━━━ Available data ━━━

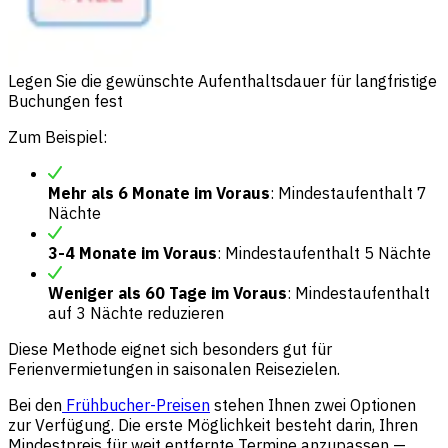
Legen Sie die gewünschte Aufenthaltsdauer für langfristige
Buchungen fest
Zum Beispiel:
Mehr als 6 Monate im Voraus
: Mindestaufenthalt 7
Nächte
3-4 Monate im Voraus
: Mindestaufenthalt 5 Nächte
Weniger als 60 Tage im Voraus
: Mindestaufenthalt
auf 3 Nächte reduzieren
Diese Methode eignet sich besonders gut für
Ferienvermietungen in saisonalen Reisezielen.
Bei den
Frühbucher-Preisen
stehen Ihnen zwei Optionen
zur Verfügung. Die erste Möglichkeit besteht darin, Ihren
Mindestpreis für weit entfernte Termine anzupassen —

━━━
━━━ Available data ━━━

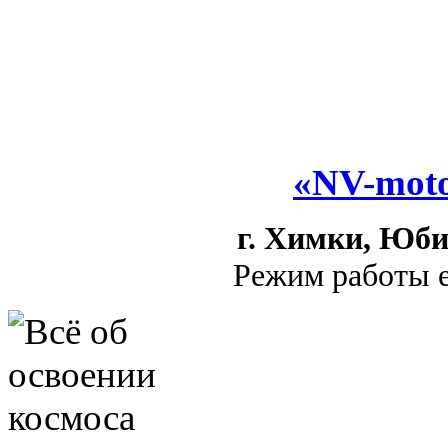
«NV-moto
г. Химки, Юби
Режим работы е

━━━

The answer must consist of every line from the listing above that includes the word "Monate".

Mehr als 6 Monate im Voraus
3-4 Monate im Voraus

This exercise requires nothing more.